▶ **What the task asks**: Give back exactly the lines from the start of the entries below to the line holding "sublicense, sell, resell, transfer, assign, distribute, or", that line included, and leave every picture out.

*-*-*

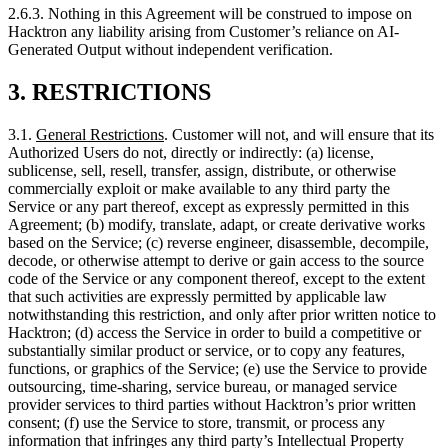
3.
RESTRICTIONS
3.1.
General Restrictions
. Customer will not, and will ensure that its
Authorized Users do not, directly or indirectly: (a) license,
sublicense, sell, resell, transfer, assign, distribute, or otherwise
commercially exploit or make available to any third party the
Service or any part thereof, except as expressly permitted in this
Agreement; (b) modify, translate, adapt, or create derivative works
based on the Service; (c) reverse engineer, disassemble, decompile,
decode, or otherwise attempt to derive or gain access to the source
code of the Service or any component thereof, except to the extent
that such activities are expressly permitted by applicable law
notwithstanding this restriction, and only after prior written notice to
Hacktron; (d) access the Service in order to build a competitive or
substantially similar product or service, or to copy any features,
functions, or graphics of the Service; (e) use the Service to provide
outsourcing, time-sharing, service bureau, or managed service
provider services to third parties without Hacktron’s prior written
consent; (f) use the Service to store, transmit, or process any
information that infringes any third party’s Intellectual Property
Rights, or any applicable law or regulation; (g) use the Service to
engage in any unlawful activity; (h) introduce or transmit Malicious
Code into the Service or Hacktron’s systems; (i) circumvent or
attempt to circumvent any technological protection measure or
access controls implemented by Hacktron; (j) remove, obscure, or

*-*-*

▶ **Response to the task**:
3.
RESTRICTIONS
3.1.
General Restrictions
. Customer will not, and will ensure that its
Authorized Users do not, directly or indirectly: (a) license,
sublicense, sell, resell, transfer, assign, distribute, or otherwise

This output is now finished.